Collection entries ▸

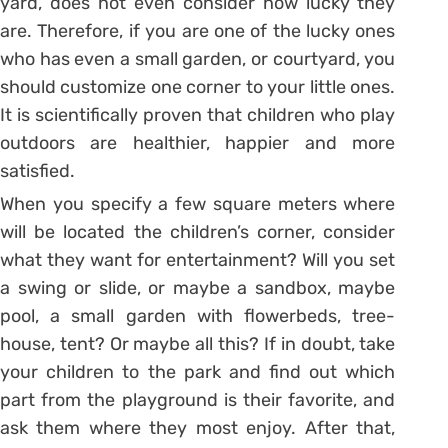
yard, does not even consider how lucky they
are. Therefore, if you are one of the lucky ones
who has even a small garden, or courtyard, you
should customize one corner to your little ones.
It is scientifically proven that children who play
outdoors are healthier, happier and more
satisfied.
When you specify a few square meters where
will be located the children’s corner, consider
what they want for entertainment? Will you set
a swing or slide, or maybe a sandbox, maybe
pool, a small garden with flowerbeds, tree-
house, tent? Or maybe all this? If in doubt, take
your children to the park and find out which
part from the playground is their favorite, and
ask them where they most enjoy. After that,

Task prompt ▸ Write out only those lines that fall between the one containing "outdoors are healthier, happier and more" and the end of the entries, the first and last included, exactly as they read.

Your solution ▸
outdoors are healthier, happier and more
satisfied.
When you specify a few square meters where
will be located the children’s corner, consider
what they want for entertainment? Will you set
a swing or slide, or maybe a sandbox, maybe
pool, a small garden with flowerbeds, tree-
house, tent? Or maybe all this? If in doubt, take
your children to the park and find out which
part from the playground is their favorite, and
ask them where they most enjoy. After that,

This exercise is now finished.